10. Ensure There’s No Signal Issue

Modern wireless keyboards and mice rarely have connection issues. Still, if you’re working somewhere with lots of radio interference in the 2.4Ghz band, such as from Wi-Fi, there’s a chance the mouse’s signal is being jammed. Alternatively, if the receiver has been plugged into the back of a desktop computer or otherwise has metal objects between it and the mouse, that can also cause problems. A USB extension cable is a good solution if you don’t have any front-panel USB ports. If you have an external Bluetooth antenna, you may need to move or adjust it. Motherboards that offer built-in Wi-Fi and Bluetooth often have a single antenna for both.
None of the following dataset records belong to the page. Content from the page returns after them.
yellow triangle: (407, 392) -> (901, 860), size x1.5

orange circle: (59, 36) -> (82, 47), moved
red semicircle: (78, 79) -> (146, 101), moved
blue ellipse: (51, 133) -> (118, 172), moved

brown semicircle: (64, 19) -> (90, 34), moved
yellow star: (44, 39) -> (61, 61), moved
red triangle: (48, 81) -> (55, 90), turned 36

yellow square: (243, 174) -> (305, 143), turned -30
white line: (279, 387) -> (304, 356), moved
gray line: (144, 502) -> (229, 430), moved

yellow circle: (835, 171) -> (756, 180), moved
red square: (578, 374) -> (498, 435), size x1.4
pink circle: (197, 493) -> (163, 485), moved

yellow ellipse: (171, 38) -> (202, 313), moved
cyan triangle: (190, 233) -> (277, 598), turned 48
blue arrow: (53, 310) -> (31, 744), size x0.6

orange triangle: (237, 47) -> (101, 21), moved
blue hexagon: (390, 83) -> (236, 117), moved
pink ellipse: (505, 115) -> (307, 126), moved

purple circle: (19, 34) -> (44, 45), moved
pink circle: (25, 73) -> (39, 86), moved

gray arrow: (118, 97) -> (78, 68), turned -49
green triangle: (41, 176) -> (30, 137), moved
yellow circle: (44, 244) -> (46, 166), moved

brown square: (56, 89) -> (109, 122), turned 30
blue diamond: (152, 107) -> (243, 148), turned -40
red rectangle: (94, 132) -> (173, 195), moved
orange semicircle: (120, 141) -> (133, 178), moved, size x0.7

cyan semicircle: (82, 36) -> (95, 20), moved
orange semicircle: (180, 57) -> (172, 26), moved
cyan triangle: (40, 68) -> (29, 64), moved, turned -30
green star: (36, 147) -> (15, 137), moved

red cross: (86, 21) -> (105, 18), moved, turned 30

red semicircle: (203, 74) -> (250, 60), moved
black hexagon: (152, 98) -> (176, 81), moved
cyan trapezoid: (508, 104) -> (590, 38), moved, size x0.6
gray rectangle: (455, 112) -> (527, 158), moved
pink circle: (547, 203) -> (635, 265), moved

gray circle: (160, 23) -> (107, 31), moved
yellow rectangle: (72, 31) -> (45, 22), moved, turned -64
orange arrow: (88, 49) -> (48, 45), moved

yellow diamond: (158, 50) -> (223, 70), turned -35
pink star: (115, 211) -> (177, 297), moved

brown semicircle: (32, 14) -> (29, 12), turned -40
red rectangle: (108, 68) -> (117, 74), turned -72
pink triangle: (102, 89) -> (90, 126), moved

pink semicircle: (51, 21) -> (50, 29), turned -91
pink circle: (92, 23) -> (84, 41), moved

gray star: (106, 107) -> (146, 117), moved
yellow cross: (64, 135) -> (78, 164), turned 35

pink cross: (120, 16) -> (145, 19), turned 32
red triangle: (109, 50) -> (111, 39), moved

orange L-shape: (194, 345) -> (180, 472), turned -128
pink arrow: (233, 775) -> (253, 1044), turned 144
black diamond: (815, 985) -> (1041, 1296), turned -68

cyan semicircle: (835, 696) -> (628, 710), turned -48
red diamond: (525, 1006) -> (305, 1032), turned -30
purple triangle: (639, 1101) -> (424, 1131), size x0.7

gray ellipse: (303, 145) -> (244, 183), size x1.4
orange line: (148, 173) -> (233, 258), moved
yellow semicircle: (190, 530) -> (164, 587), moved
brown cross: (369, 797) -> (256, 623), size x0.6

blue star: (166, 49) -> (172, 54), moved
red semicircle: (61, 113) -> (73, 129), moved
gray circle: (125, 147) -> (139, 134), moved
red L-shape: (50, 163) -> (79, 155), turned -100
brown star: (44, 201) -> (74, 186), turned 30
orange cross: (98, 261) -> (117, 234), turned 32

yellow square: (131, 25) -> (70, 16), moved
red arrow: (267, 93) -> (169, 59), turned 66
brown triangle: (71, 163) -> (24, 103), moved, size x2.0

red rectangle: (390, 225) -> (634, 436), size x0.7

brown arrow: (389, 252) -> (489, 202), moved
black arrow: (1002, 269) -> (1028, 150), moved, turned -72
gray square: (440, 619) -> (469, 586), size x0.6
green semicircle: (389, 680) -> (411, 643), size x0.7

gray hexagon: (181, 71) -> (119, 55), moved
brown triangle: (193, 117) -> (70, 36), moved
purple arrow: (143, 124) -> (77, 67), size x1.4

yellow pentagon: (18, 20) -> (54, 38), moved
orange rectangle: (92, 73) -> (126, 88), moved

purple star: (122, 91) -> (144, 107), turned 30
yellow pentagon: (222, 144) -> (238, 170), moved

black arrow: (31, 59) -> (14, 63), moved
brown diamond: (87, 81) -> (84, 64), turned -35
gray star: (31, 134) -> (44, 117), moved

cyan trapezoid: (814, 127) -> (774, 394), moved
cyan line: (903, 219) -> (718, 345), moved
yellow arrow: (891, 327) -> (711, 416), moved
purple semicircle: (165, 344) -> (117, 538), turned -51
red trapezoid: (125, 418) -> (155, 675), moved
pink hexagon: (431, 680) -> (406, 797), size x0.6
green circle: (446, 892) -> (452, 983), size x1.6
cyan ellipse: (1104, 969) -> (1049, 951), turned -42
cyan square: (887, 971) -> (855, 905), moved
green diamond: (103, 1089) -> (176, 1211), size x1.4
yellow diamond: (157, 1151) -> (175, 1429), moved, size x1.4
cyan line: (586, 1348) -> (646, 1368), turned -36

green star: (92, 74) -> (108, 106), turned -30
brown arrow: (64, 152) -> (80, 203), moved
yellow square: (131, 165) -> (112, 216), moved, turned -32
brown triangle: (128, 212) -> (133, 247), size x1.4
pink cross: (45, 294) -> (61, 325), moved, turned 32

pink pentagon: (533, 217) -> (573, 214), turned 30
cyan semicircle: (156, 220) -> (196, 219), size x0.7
11. When a Master Mouse Pointer Won’t Move

Logitech has many mice, but its Master Mouse is the pinnacle of its product line. Unfortunately, these otherwise brilliant mice have a common and irritating issue. If you find that your Master Mouse suddenly won’t move the pointer no matter what you do, then you’ve fallen victim to an issue where the mouse button under your thumb has become stuck down. You can try to gently lift it out as a temporary solution, but if your Master Mouse is still under warranty you should send it back. If the mouse is no longer under warranty, you can open it up and loosen the screw holding that plate internally by a turn or two. This seems to relieve the pressure caused by this design flaw and will bring the mouse back to life.